Política

Sturzenegger defiende la Ley de Tierras y resalta reformas clave

Durante un evento relacionado con la filosofía libertaria, el ministro de Desregulación, Federico Sturzenegger, destacó la importancia de la agenda reformista y, frente a diversas críticas, afirmó que su tarea consiste en eliminar “mierda, mierda y mierda”.

El funcionario utilizó esta expresión para describir las iniciativas que buscan eliminar regulaciones en diferentes áreas del estado, mientras alentaba a continuar con la eliminación de “negocitos”.

En su discurso, Sturzenegger subrayó las nuevas leyes destinadas a impulsar la inteligencia artificial y la protección de la propiedad intelectual, al tiempo que criticó “los procesos de sobrerregulación”, citando como ejemplo el enfoque de Europa.

“Europa regula todo, y lo hace de forma preventiva, no correctiva, es decir, regula por las dudas. Esto hará que el desarrollo de tecnologías de inteligencia artificial en Europa sea prácticamente imposible. Estados Unidos enfrenta un problema de otra índole”, planteó.

El ministro aseguró que “por primera vez, en muchos años, contamos con un presidente que tiene una visión a veinte años en el futuro, que reconoce la aparición del mundo de la inteligencia artificial, un ámbito en el que aún no se ha resuelto el tema de la propiedad intelectual. Hagamos de Argentina el lugar que solucione este dilema en el ámbito de la inteligencia artificial, como lo hicieron los holandeses”.

Sturzenegger enfatizó que el propósito de su gestión no es regular preventivamente la inteligencia artificial y se mostró satisfecho con el hecho de que “las empresas que trabajen con inteligencia artificial o robótica tendrán responsabilidad limitada y un marco fiscal atractivo para su instalación en Argentina”.

Posteriormente, abordó por primera vez el desguace de dos capítulos que fueron eliminados de la Ley de Propiedad Privada, haciendo hincapié en las modificaciones a la Ley de Tierras, las cuales permitirían una mayor adquisición de terrenos por parte de capital extranjero.
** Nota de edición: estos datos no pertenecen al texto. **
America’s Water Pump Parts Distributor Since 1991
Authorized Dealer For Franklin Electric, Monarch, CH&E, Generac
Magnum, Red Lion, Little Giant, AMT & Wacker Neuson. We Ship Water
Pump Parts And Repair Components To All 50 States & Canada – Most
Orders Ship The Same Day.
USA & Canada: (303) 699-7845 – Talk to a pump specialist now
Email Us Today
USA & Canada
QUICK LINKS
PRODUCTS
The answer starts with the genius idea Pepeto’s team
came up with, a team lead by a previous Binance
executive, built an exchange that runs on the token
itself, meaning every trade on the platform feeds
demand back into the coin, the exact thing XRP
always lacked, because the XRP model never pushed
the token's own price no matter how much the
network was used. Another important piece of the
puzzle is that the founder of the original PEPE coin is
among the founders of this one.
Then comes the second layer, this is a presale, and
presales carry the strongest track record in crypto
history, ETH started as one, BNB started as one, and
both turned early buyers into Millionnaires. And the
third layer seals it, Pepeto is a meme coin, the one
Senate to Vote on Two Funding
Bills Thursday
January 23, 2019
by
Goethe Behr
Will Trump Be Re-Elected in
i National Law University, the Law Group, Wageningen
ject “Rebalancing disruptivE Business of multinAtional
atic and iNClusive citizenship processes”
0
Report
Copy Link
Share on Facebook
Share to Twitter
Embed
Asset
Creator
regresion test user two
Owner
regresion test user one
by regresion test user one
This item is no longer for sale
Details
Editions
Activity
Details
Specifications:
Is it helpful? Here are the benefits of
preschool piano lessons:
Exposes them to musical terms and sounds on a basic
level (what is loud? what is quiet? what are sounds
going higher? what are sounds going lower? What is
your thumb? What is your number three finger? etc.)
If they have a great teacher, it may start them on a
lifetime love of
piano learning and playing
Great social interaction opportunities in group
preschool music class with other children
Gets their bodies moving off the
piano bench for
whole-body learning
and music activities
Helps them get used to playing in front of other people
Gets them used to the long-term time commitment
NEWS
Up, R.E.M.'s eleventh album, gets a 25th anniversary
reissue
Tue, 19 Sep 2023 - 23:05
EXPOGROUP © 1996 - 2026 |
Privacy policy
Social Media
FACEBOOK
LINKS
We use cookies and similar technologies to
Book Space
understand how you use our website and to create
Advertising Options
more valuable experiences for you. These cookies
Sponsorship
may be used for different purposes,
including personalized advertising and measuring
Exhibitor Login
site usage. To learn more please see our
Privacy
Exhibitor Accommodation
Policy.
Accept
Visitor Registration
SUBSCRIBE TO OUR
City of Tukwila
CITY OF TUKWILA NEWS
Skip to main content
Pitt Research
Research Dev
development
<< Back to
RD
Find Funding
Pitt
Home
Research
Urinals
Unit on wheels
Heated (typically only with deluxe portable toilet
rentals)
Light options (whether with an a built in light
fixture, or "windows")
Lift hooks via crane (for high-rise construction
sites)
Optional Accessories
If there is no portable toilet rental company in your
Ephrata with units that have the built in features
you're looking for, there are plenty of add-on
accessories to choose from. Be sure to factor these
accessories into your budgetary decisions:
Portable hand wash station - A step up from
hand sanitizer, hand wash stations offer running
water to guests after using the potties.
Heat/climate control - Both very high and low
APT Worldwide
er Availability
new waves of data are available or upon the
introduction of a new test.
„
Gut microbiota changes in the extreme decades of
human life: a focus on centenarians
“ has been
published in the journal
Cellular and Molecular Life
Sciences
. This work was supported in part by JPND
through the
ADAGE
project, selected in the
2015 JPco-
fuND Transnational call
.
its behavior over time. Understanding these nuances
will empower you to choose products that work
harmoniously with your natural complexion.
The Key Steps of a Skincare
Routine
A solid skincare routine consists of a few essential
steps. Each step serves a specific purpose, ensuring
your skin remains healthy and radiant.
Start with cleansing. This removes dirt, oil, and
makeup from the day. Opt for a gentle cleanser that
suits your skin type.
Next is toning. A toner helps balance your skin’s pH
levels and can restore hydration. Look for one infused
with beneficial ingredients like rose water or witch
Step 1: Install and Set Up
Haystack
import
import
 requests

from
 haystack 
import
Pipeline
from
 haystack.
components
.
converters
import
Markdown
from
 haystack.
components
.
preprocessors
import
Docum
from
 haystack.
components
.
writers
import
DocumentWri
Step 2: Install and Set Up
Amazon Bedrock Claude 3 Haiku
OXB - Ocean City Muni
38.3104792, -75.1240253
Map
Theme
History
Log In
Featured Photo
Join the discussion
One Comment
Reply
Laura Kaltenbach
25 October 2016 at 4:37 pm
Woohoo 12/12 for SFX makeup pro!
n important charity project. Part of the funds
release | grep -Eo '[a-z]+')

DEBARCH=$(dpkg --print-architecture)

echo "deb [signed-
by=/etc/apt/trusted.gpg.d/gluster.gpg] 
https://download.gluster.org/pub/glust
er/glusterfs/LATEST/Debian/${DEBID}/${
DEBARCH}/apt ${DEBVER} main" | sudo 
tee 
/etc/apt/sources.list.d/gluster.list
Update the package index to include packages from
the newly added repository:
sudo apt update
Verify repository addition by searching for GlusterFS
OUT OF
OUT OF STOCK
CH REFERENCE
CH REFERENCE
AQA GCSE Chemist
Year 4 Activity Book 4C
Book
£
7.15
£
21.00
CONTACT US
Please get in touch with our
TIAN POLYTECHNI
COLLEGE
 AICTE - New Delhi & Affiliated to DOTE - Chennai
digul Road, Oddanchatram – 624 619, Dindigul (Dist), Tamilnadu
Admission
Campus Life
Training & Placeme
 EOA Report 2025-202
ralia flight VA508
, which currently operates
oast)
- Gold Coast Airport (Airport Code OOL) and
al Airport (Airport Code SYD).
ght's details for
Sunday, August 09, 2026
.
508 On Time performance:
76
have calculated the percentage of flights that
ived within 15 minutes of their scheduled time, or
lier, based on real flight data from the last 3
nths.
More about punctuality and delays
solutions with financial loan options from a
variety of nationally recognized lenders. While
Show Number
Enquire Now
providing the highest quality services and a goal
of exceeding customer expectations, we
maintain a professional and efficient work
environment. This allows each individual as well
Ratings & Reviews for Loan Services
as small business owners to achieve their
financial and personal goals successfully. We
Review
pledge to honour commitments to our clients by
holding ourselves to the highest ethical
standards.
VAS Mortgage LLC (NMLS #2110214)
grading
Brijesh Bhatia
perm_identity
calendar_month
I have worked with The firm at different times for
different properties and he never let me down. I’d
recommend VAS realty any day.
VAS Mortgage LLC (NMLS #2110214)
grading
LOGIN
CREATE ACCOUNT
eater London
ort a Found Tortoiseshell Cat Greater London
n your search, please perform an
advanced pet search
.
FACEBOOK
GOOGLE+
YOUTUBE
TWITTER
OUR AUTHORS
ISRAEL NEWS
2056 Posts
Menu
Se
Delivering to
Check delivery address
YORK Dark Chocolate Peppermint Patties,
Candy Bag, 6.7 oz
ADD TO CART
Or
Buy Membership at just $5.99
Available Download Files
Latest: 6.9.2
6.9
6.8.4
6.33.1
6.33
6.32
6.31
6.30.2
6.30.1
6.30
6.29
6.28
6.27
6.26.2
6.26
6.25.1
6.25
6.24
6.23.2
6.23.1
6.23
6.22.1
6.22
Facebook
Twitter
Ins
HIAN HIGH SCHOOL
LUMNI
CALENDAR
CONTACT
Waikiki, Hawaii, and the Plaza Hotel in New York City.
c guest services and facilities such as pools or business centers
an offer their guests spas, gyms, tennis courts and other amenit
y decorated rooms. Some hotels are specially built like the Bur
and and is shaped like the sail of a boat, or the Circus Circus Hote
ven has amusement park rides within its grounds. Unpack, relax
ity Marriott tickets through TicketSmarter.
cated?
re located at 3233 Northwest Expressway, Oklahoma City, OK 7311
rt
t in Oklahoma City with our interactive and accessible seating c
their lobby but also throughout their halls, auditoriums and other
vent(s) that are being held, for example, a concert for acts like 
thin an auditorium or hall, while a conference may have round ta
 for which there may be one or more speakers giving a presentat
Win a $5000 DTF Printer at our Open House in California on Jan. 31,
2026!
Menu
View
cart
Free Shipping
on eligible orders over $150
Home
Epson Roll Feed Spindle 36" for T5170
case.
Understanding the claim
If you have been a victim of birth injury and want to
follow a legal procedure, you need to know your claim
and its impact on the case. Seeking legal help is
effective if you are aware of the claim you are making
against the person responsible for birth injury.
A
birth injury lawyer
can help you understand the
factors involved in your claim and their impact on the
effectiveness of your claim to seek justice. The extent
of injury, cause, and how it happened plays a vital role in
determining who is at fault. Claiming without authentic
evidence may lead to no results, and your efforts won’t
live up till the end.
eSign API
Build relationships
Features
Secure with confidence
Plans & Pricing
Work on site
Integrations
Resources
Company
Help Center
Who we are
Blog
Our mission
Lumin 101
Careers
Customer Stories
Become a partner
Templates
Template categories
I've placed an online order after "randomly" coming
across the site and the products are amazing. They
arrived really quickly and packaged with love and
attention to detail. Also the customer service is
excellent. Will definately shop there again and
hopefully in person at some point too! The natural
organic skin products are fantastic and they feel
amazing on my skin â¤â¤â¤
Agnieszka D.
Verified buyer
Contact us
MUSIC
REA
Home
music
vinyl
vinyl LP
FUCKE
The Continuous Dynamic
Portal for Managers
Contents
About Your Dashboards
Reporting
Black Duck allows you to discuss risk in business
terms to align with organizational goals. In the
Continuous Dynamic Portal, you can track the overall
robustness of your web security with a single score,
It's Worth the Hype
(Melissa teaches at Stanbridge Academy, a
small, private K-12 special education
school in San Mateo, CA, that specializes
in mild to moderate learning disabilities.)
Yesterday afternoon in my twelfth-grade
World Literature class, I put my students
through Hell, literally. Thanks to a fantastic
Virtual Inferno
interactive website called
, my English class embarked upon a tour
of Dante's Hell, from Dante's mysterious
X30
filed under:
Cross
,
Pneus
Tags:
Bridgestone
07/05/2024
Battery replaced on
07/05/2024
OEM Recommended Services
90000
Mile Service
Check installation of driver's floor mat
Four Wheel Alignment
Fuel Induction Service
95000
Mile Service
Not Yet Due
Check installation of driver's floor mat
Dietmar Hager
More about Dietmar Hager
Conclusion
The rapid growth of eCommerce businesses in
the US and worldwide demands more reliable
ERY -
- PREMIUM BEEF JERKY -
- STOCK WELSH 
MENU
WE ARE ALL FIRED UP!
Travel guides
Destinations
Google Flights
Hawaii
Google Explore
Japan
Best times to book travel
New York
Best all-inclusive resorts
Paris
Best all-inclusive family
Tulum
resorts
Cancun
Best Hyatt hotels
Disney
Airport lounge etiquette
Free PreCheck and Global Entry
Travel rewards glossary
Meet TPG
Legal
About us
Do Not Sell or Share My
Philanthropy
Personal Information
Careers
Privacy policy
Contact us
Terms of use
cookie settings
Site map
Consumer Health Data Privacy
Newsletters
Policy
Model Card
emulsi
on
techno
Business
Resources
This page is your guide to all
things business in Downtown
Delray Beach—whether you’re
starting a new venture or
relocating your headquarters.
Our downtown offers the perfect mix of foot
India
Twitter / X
“Cuando un extranjero adquiere un departamento en Buenos Aires, nadie considera que haya un problema; al contrario, se ve como una señal de demanda. En resumen, solo se perciben aspectos positivos”, comentó, añadiendo: “Hace unos meses, enviamos al Congreso un proyecto para eliminar una restricción en el derecho de propiedad que actualmente existe en nuestras leyes, que limita la inversión extranjera directa en el sector forestal, así como en industrias de riesgo y economías regionales”.

Al referirse al impacto social de su reforma, dijo: “La sociedad pareció replegarse, sintiéndose asustada. Existe una confusión entre la nacionalidad de la propiedad y la soberanía, que son conceptos distintos”.

“Reitero, si un extranjero compra un departamento en Buenos Aires, no hay una percepción de que el país haya perdido soberanía. Esto simplemente indica que aún queda trabajo por hacer para difundir las ideas de la libertad. La falta de aprobación de esta ley significó una pérdida de inversiones por quince mil millones de dólares”, concluyó.